Requirement: Each line below from the one containing "credit rating." through the one containing "Verify the Lender’s" is to be given again exactly, and no line outside that span.

Records for the task:
Start of Block
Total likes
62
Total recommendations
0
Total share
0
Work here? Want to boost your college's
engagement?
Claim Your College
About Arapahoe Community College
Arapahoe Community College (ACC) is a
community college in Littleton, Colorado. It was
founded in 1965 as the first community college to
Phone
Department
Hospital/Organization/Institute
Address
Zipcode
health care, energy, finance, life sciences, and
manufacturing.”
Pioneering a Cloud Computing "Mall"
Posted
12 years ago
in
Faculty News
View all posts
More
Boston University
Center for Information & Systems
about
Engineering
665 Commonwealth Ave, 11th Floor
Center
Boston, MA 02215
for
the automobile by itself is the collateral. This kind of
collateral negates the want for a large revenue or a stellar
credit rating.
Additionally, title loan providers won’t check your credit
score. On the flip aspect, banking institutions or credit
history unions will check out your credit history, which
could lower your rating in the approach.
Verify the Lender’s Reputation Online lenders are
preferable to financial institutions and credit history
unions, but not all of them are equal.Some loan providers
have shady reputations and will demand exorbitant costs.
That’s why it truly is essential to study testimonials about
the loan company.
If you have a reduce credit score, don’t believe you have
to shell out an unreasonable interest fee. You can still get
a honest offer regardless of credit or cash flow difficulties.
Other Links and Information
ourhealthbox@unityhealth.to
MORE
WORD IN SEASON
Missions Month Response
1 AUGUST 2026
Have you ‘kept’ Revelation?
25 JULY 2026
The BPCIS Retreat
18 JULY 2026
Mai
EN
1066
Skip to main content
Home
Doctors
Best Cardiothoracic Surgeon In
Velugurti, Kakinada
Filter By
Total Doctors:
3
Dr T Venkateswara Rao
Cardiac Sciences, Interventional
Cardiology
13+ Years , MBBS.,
End of Block
Written solution:
credit rating.
Additionally, title loan providers won’t check your credit
score. On the flip aspect, banking institutions or credit
history unions will check out your credit history, which
could lower your rating in the approach.
Verify the Lender’s Reputation Online lenders are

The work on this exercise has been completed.